I can get two Wyse 5070 systems for the cost of one Raspberry Pi 4 or 5. This is what makes the decision for me, and every other issue is window dressing. So much of “I made a thing with a Raspberry Pi!” is really “I made a thing with a small Linux computer!” these days, and the 5070 and other thin clients excel at this.

Yes, the Raspberry Pi 5 is likely to be slightly faster that the Wyse 5070. And if you’re locked-in to their cameras, HATs or GPIO layout, you’re probably going to stick with Raspberry Pi. Likewise, if you’re kitting out a classroom, Raspberry Pis are all repeatable, from the same vendor, and have a proper warranty. Nobody in education got fired for buying Raspberry Pi — even if the micro:bit is the STEM board of choice round these parts.
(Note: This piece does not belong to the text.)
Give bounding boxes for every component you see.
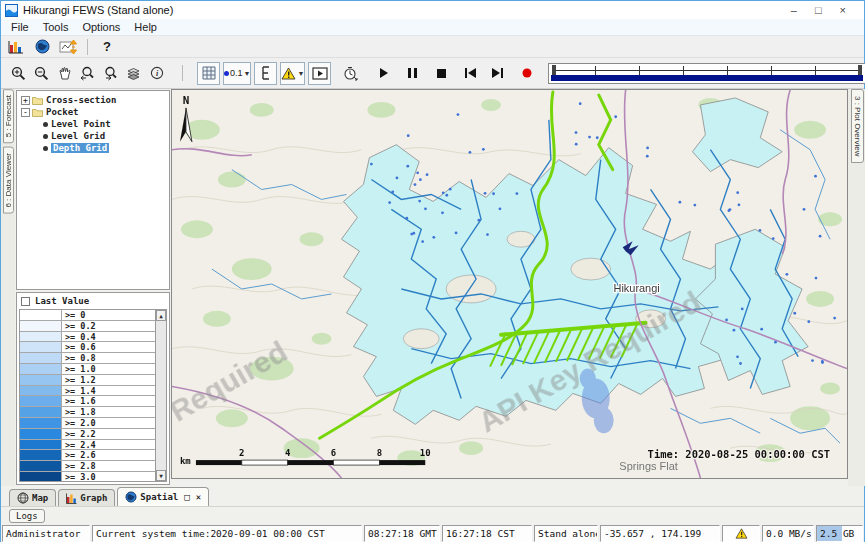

Even if the supply can be a bit variable, and you can’t be quite sure you’ll be able to get the same spec every time, the Wyse 5070 represents great value for money. I’ll definitely think twice about buying a Raspberry Pi next time.

… about those GPIO pins

If you’re not constrained to using Raspberry Pi’s 40-pin header or specific HAT hardware, you’ve still got options, including but not limited to:

  • an FT232H Breakout and PyFtdi. It may be possible (with some fiddling) to make the FT232H appear as a Linux gpio chip directly;
  • u2if (USB to interfaces) running on a Raspberry Pi Pico, talking to Python on the Linux end;
  • and of course, Firmata running on an Arduino is exactly where you left it in 2011. It still works, it hasn’t gone away, and is still at the heart of many custom interactive installations.

Parting thought

raspberry pi computer” is an anagram of “temporary price burps”. This, I feel, is important for you to know.